Since this initial announcement, a national search for the position was conducted, which has resulted in five final candidates being brought to campus.

According to a press release issued by the Office of University Relations, the Chief Diversity Officer’s central role will be to “provide senior-level leadership to the university’s campus diversity and inclusion efforts, in addition to serving on the President’s Executive Management Team (EMT).”

Robert Smith, executive director of the UNI Center for Urban Education, serves as the search committee chair. He explained how the Chief Diversity Officer will work to not only end discrimination issues on campus, but also promote positive inclusion initiatives.

“I think people need to understand that this position is not just about dealing with complaints,” Smith said. “The position is here to help us celebrate and recognize a lot of the good things that we do, as opposed to being the ‘police person.’”

Smith went on to describe the extensive search process. He said that the search committee had started reviewing approximately 60 applications in early March.

The committee then conducted phone interviews with 11 candidates, after which they further whittled down the number of candidates to just five finalists.

These five final candidates are: Roberto Sanabria, Rickey Hall, Gwenne Berry, John Bello-Ogunu and Diane Marie Ariza.

All five candidates will be visiting campus in the upcoming weeks and will participate in campus open forums. In addition, each candidate will engage with students in a student-only forum the day before their respective campus open forum.

Sanabria was the first candidate to visit campus. His open forum took place on April 12 in Room 109 of the Center for Multicultural Education (CME).

The remaining campus open forums will take place on April 14, 18, 22 and 28 at 1:30 p.m. The first three will also take place in the Room 109 of the CME, while the last one will be held in the Elm Room of the Maucker Union.

Smith explained that several years of planning and thought had went into the final decision to hire a Chief Diversity Officer.

“This wasn’t just a knee jerk reaction to concerns some of the students of color had on campus,” Smith said. “This was talked about two, three years ago […] The other two universities have a Chief Diversity Officer, so it just makes sense to go ahead and move forward and do what’s being done.”

Statistics from a 2012 study conducted by the Western Interstate Commission for Higher Education indicate that ethnic diversity among Iowa high school graduates (and potential college freshmen) is on the rise.
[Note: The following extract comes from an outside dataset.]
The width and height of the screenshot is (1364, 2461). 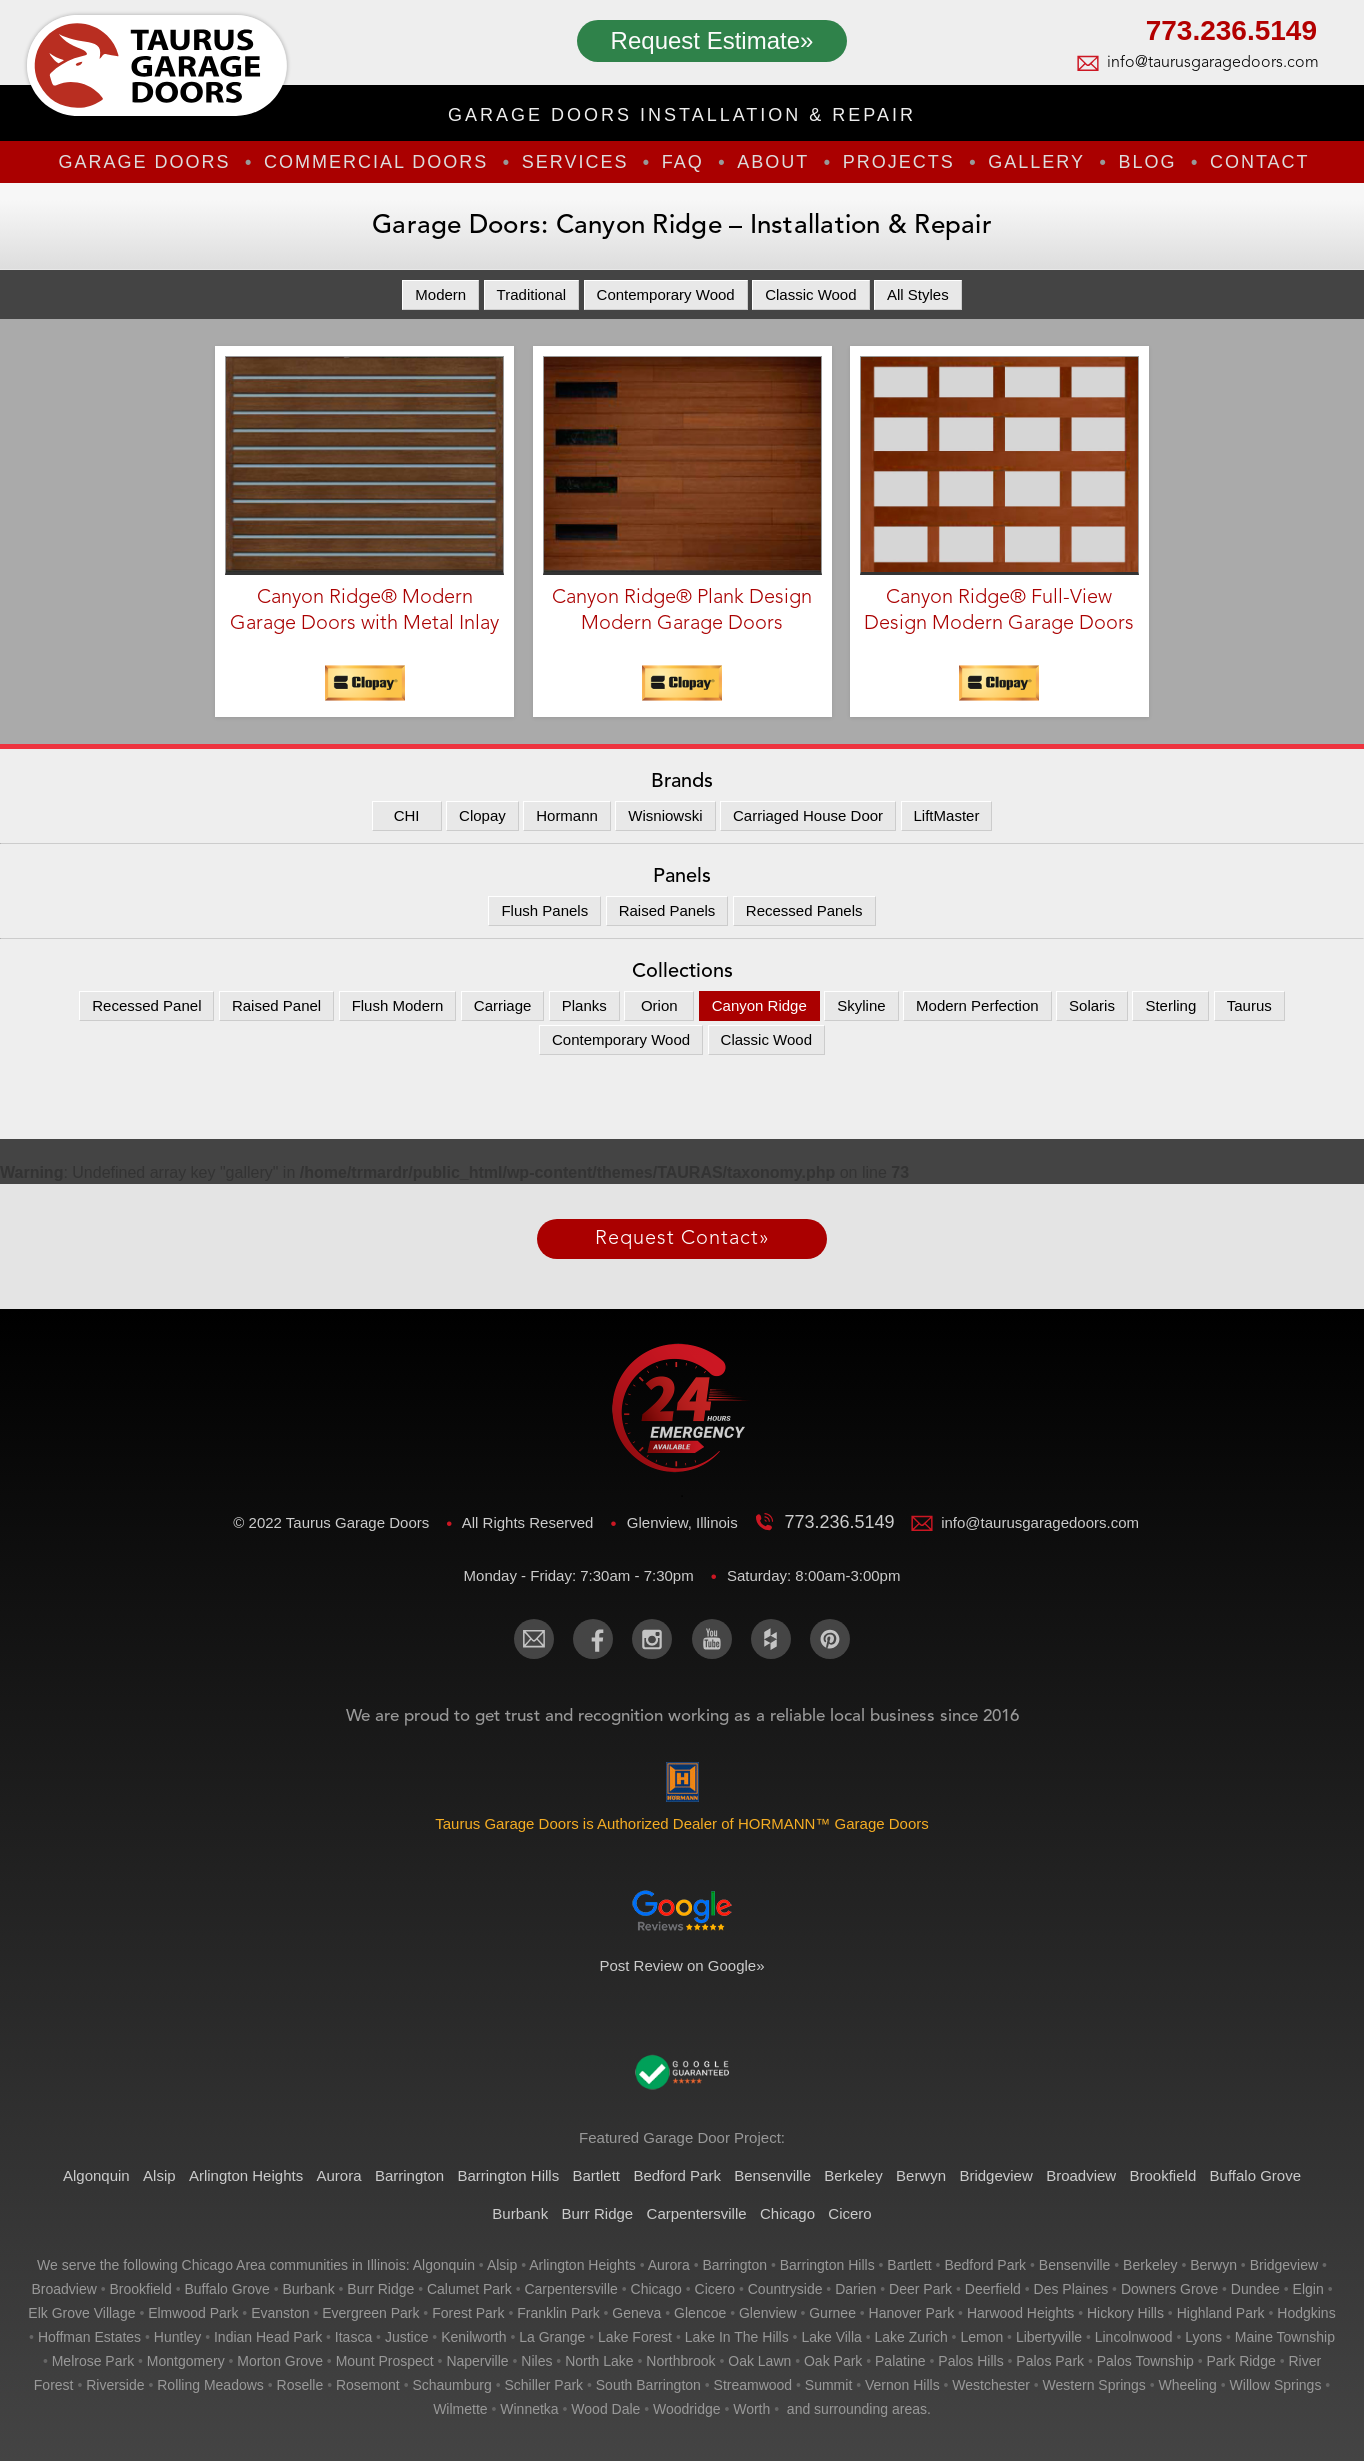 I want to click on lake villa, so click(x=831, y=2337).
Smith explained that this growing trend will likely lead to more diverse college campuses.

“The position helps us understand that the demographics – they’re going to change,” he said. “As they get ahead of things, [we can] make sure that the university is ready to embrace students no matter where they come from.”

According to the data, 31,220 white, non-Hispanic Iowan students graduated from high school in 1996, while only 524 Hispanic students graduated. Conversely, 26,771 white, non-Hispanic Iowan students are projected to graduate from high school in 2019, compared to 3,027 Hispanic students.
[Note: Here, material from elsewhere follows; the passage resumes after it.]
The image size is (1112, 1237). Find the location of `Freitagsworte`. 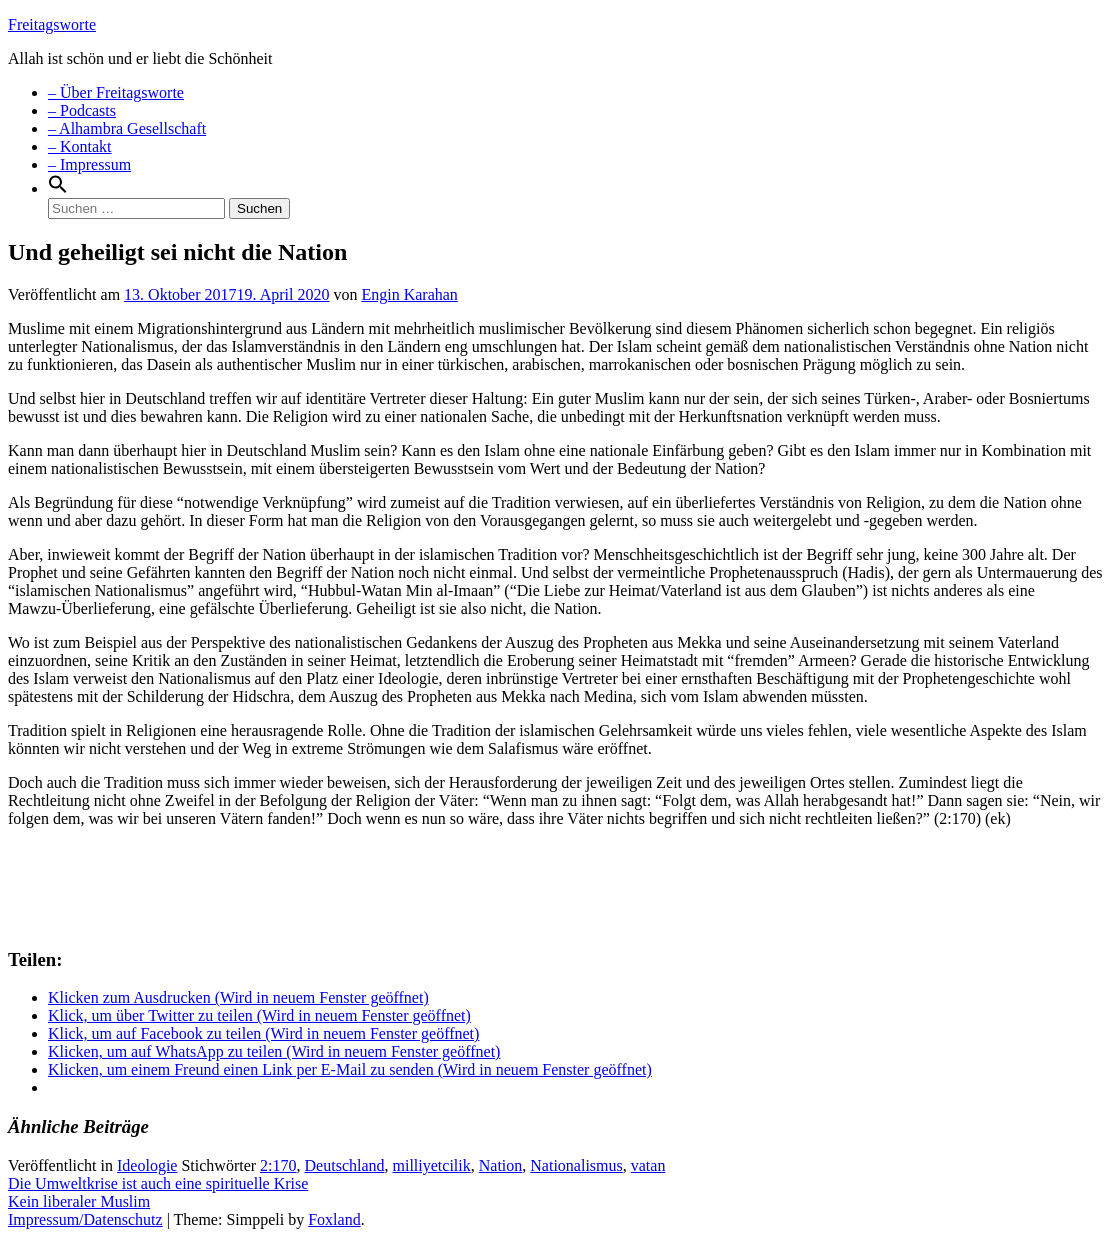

Smith compared the questions surrounding the new Chief Diversity Officer Position with the various questions raised when college football coach Hayden Fry had given an African American college student a scholarship and an opportunity to play football in the 1960s.

“Like Hayden [Fry] in the 1960s, people didn’t understand,” Smith said. “And now, when we think of sports today, we don’t look at sports thinking of kids as different races. We just root for our teams. 50 years ago, it mattered…Five years from now, a Chief Diversity Officer on college campuses – people won’t be writing about it. It won’t be an issue.”

Smith further likened the role of the new position to the progressive changes that people like Fry had worked to achieve in the past.

“The goal of a Chief Diversity Officer is to make sure that we’re all playing on the same playing field and we’re all treated with the utmost respect,” Smith said. “This is just another coach on the team helping the administration.”